■ **Work instruction**: In the listing that follows, the lines starting at the one containing "약품처럼 열에 민감한 제품의 경우, 적정 온도를" and ending at the one containing "제품을 건조한 상태로 보관해 줍니다. 더불어, 배" are to be returned exactly, both boundary lines included, and no others.

■ **Data to examine**:
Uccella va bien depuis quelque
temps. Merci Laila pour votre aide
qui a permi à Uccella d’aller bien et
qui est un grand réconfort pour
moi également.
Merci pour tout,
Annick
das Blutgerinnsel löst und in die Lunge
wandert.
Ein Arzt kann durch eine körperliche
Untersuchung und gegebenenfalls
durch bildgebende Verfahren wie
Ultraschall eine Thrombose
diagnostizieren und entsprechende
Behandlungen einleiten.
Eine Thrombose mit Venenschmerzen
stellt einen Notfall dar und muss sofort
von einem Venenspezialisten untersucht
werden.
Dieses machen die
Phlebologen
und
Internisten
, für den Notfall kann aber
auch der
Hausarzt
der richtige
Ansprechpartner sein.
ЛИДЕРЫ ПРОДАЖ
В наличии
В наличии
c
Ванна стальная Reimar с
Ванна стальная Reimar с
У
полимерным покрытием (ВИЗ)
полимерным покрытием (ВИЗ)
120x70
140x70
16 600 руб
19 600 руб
...
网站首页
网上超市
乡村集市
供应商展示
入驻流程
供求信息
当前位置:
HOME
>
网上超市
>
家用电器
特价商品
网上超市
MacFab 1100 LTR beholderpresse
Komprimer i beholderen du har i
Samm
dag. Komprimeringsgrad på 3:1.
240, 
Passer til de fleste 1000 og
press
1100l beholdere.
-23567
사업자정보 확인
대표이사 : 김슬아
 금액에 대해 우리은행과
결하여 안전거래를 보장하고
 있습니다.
---
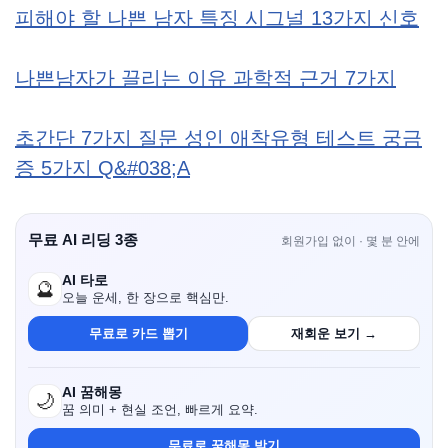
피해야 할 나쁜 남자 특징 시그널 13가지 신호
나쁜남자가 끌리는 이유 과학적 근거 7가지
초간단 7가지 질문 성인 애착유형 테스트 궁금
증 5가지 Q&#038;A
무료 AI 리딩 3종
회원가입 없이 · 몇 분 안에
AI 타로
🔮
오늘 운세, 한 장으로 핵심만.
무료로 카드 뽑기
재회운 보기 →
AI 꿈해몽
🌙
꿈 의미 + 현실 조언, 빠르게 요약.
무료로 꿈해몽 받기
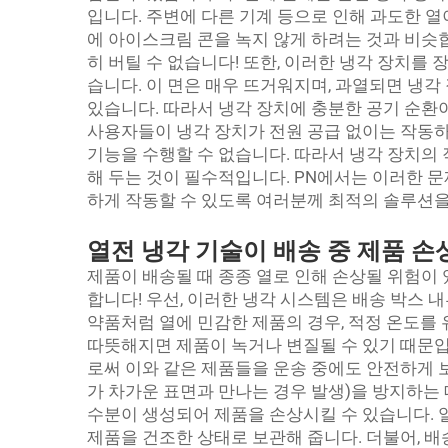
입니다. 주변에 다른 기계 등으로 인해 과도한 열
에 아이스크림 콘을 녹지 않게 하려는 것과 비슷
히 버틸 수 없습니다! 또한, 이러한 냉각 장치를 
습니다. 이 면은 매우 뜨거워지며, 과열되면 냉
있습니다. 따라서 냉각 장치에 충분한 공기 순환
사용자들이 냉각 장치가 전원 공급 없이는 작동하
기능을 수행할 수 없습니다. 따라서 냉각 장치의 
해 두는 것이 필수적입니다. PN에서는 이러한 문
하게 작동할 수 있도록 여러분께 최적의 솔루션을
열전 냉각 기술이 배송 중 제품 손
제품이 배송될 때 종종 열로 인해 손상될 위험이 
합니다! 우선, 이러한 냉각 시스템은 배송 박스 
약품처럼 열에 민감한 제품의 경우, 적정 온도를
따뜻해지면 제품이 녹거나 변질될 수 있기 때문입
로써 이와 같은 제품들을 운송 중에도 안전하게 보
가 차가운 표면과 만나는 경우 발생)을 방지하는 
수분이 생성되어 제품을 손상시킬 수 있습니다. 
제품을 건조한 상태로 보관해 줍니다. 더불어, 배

■ **Task solution**:
약품처럼 열에 민감한 제품의 경우, 적정 온도를
따뜻해지면 제품이 녹거나 변질될 수 있기 때문입
로써 이와 같은 제품들을 운송 중에도 안전하게 보
가 차가운 표면과 만나는 경우 발생)을 방지하는 
수분이 생성되어 제품을 손상시킬 수 있습니다. 
제품을 건조한 상태로 보관해 줍니다. 더불어, 배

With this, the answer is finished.